Fresh off State of State, Rauner targets Madigan, Pritzker - WSIL-TV 3 Southern Illinois

Fresh off State of State, Rauner targets Madigan, Pritzker

Posted: Updated:

CARBONDALE -- Fresh off his state of the state address, Illinois Gov. Bruce Rauner made a campaign-style stop in Southern Illinois on Thursday morning.

"Southern Illinois has the hardest working people. You guys are the best workforce in America, right here in Southern Illinois," he roared into a microphone before workers gathered on the factory floor at the Com-Pac manufacturing center in Carbondale.

Flanked by area lawmakers from his party, including state Sen. Dale Fowler, R-Harrisburg; state Sen. Paul Schimpf, R-Waterloo; state Rep. Terri Bryant, R-Murphysboro and Rep. Dave Severin, R-Benton, Rauner appeared to be in full campaign mode.
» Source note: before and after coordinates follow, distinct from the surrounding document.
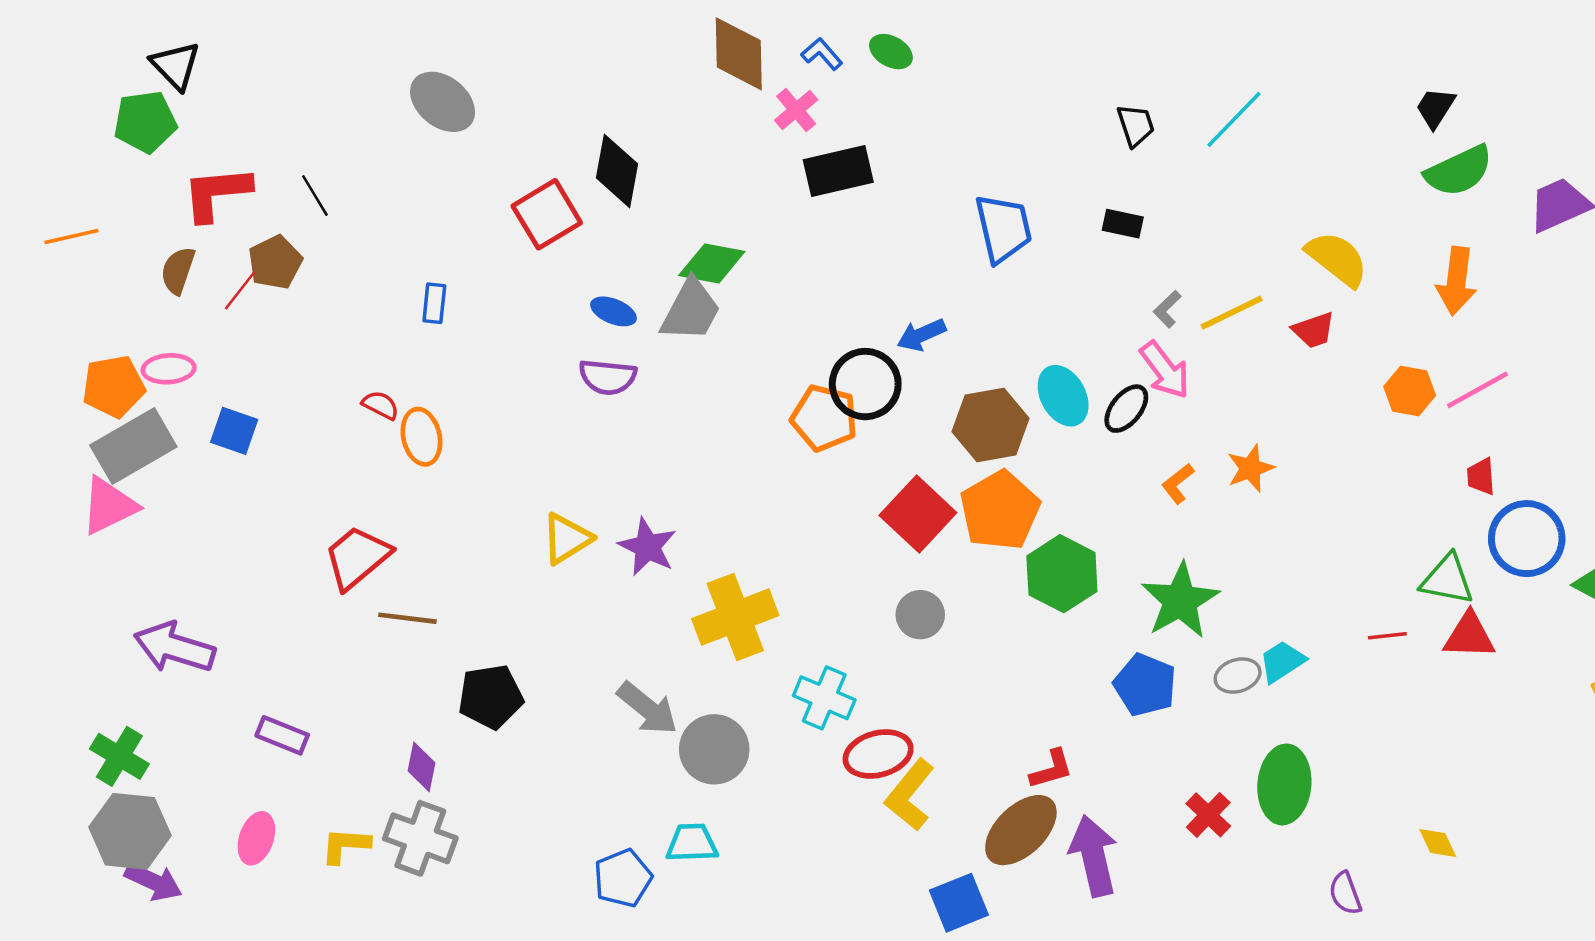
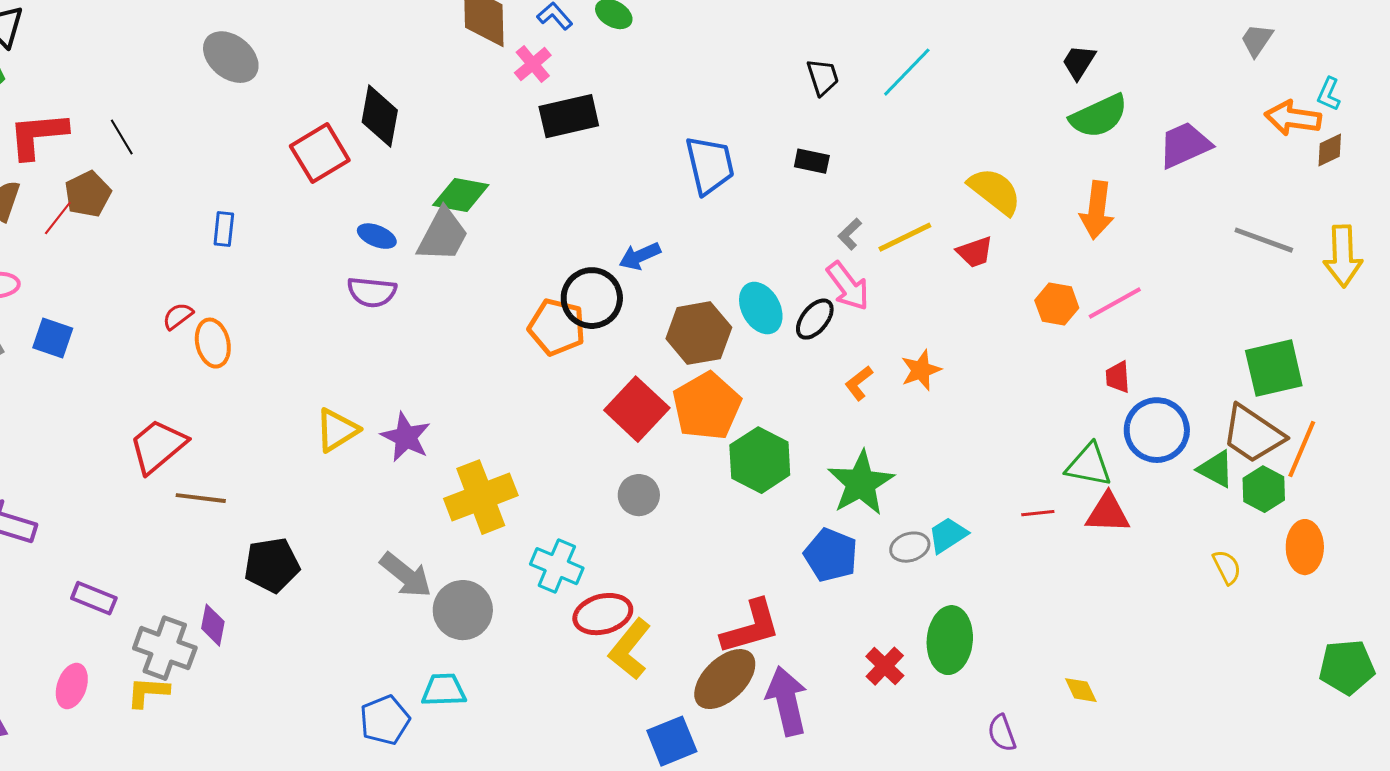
red semicircle: (381, 405) -> (178, 316), turned -64
red L-shape: (1051, 769) -> (751, 627), size x1.6
gray cross: (420, 838) -> (165, 648), moved

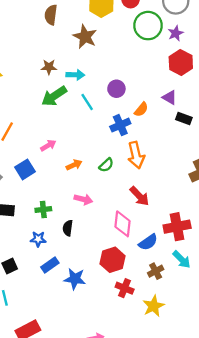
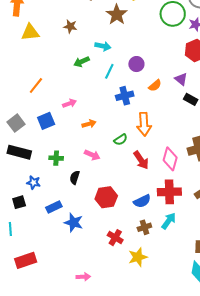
brown star: (49, 67) -> (70, 26), moved
green arrow: (54, 96) -> (82, 62), size x0.7
cyan line: (87, 102) -> (109, 71), turned 49
blue cross: (120, 125) -> (125, 96), moved
green semicircle: (106, 165) -> (121, 140), moved
pink diamond: (123, 224) -> (170, 159), moved
blue star: (38, 239) -> (34, 183), moved
cyan arrow: (182, 259) -> (169, 221), turned -108
red hexagon: (113, 260) -> (106, 197), moved

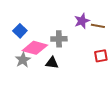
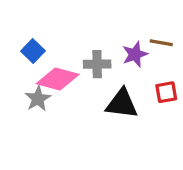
purple star: (82, 21) -> (135, 54), moved
black triangle: (52, 63) -> (122, 104), moved, size x1.5

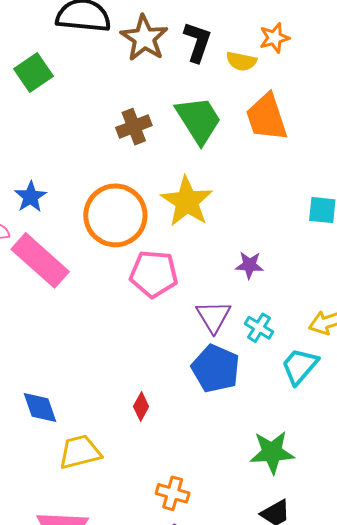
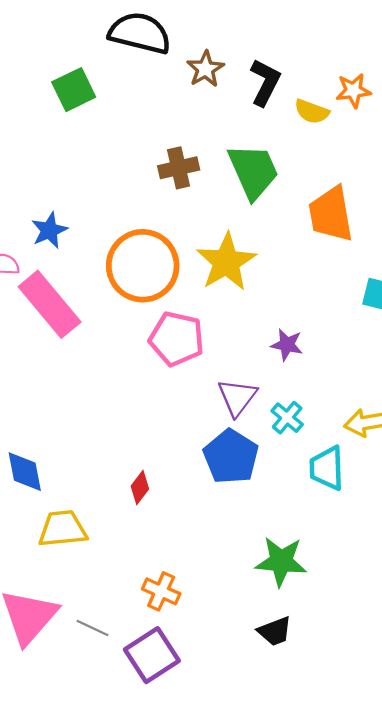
brown star: (144, 38) -> (205, 69), size x0.7
orange trapezoid: (267, 117) -> (331, 214), moved
cyan trapezoid: (300, 366) -> (327, 468), turned -51

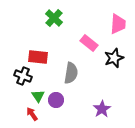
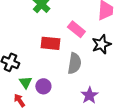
red rectangle: (38, 57) -> (50, 43), moved
gray semicircle: (71, 73) -> (74, 63), moved

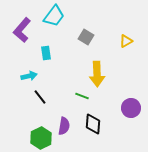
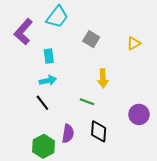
yellow arrow: (97, 74) -> (103, 78), size x0.7
cyan arrow: (29, 76) -> (48, 80), moved

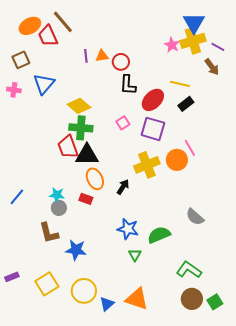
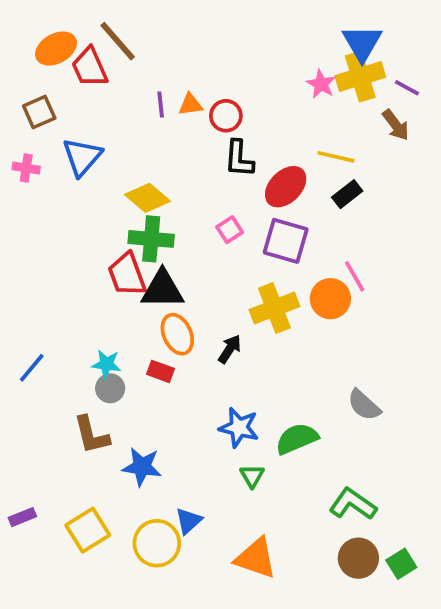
blue triangle: (107, 304) -> (189, 521), moved

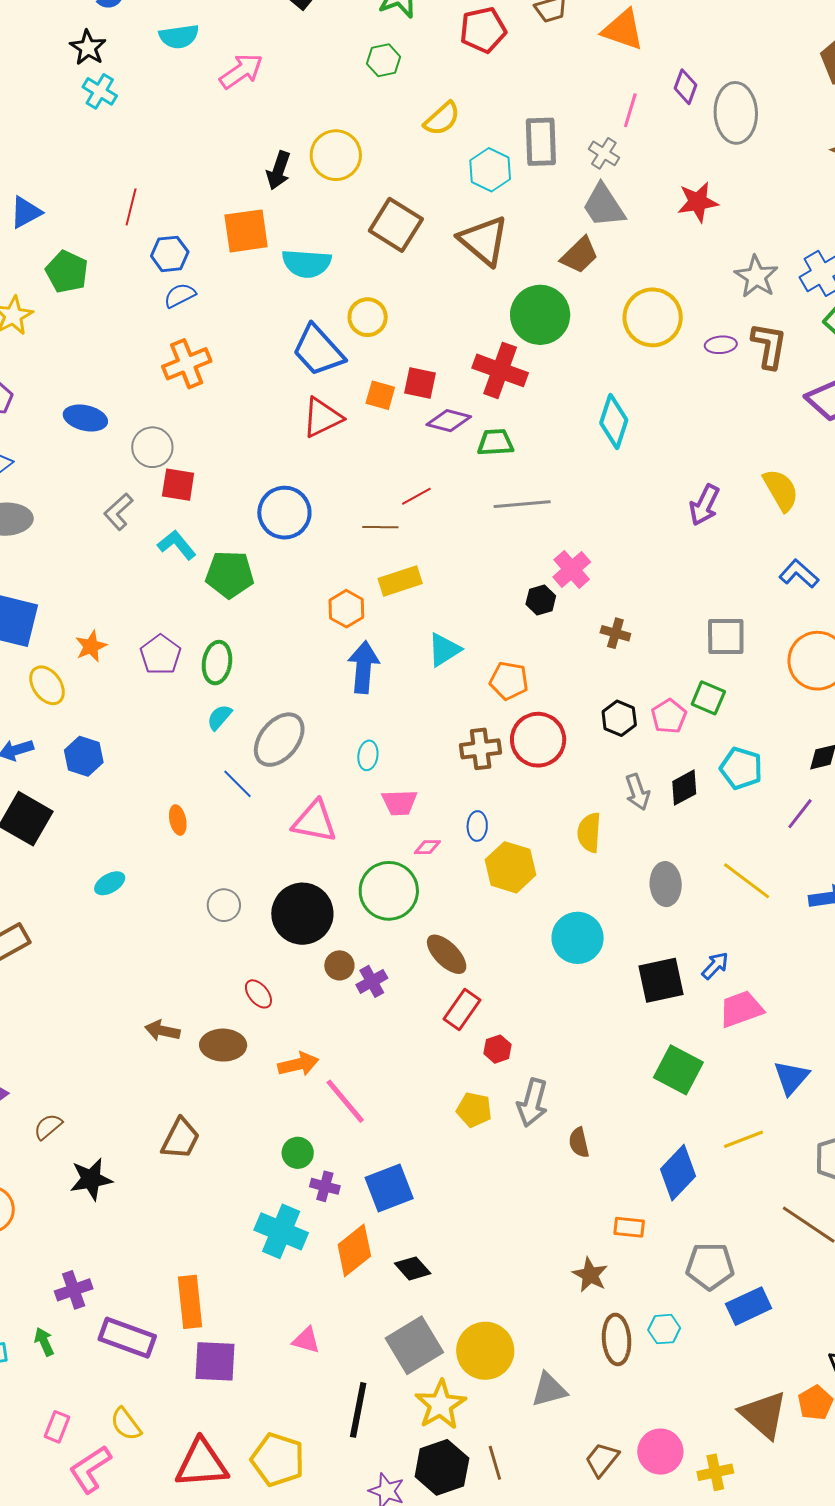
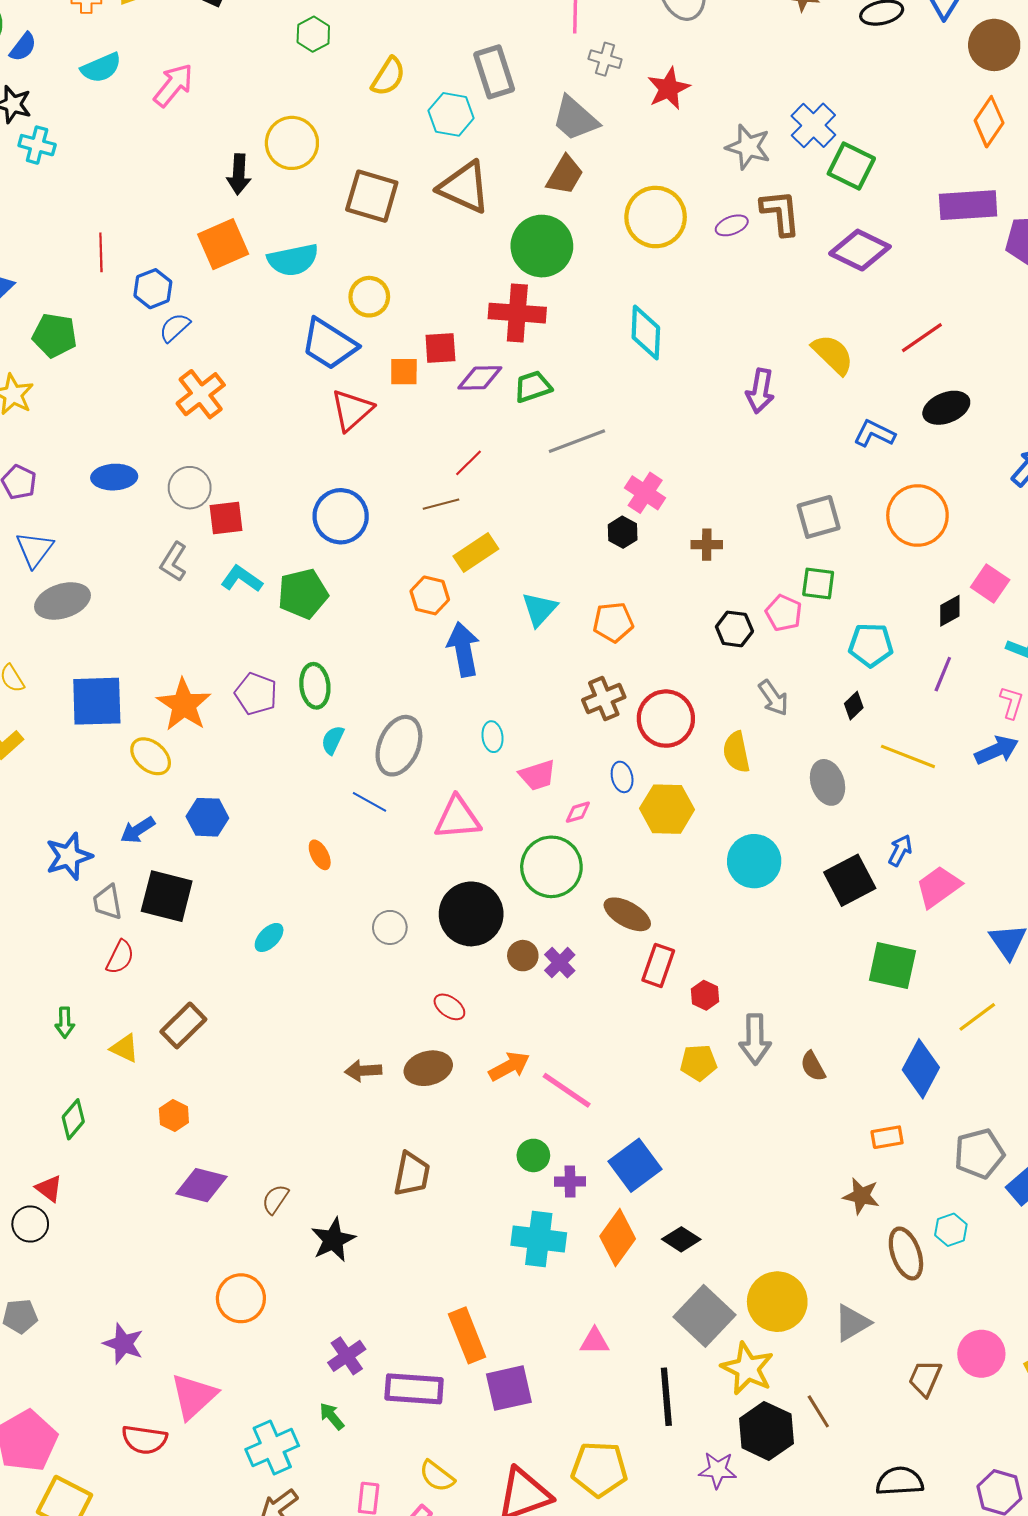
gray cross: (604, 153) -> (605, 59), moved
orange star: (91, 646) -> (184, 705), size x1.6
red circle: (538, 740) -> (666, 719), moved
black diamond: (684, 788) -> (854, 706), moved, size x0.7

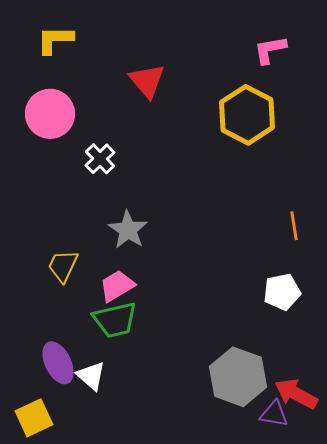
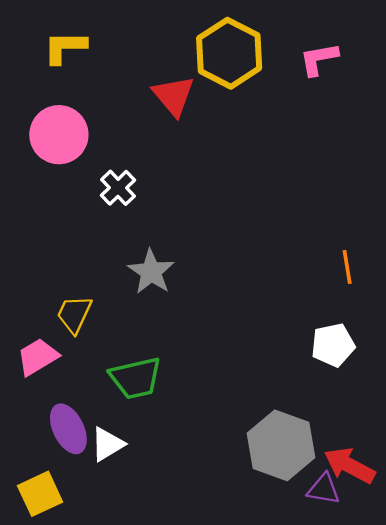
yellow hexagon: (247, 115) -> (229, 53), moved
pink trapezoid: (117, 286) -> (38, 357), moved
white triangle: (91, 376) -> (107, 444), turned 48

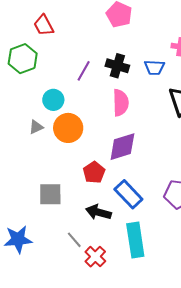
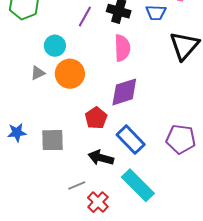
blue star: (18, 239) -> (17, 133), moved, size x0.7
gray line: (74, 240) -> (77, 185), turned -72
cyan rectangle: (135, 240) -> (138, 185), turned -36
After touring the facility and answering a few questions from local reporters, the governor sat down with News 3 for an interview. 

Although Rauner called from more bipartisanship in his speech before lawmakers, he said Illinois House Speaker Mike Madigan stands in the way of everything he wants to accomplish --  from term limits to lower property taxes to ending corruption.

"He's really not about the Democratic Party. He's the head of it, but he's really about self-serving," Rauner said. "Speaker Madigan has been in power too long."

Last month, the embattled governor issued an executive order, barring legislators from representing clients before the state property tax appeal board. He also announced Republican lawmakers would introduce a bill to ban legislators from practicing at any assessment appeal board anywhere in the state.

The moves are seen as direct shots at Madigan's main source of income.

Steve Brown, a spokesman for Madigan, noted several other lawmakers, including leading Republicans, would be impacted by Rauner's efforts.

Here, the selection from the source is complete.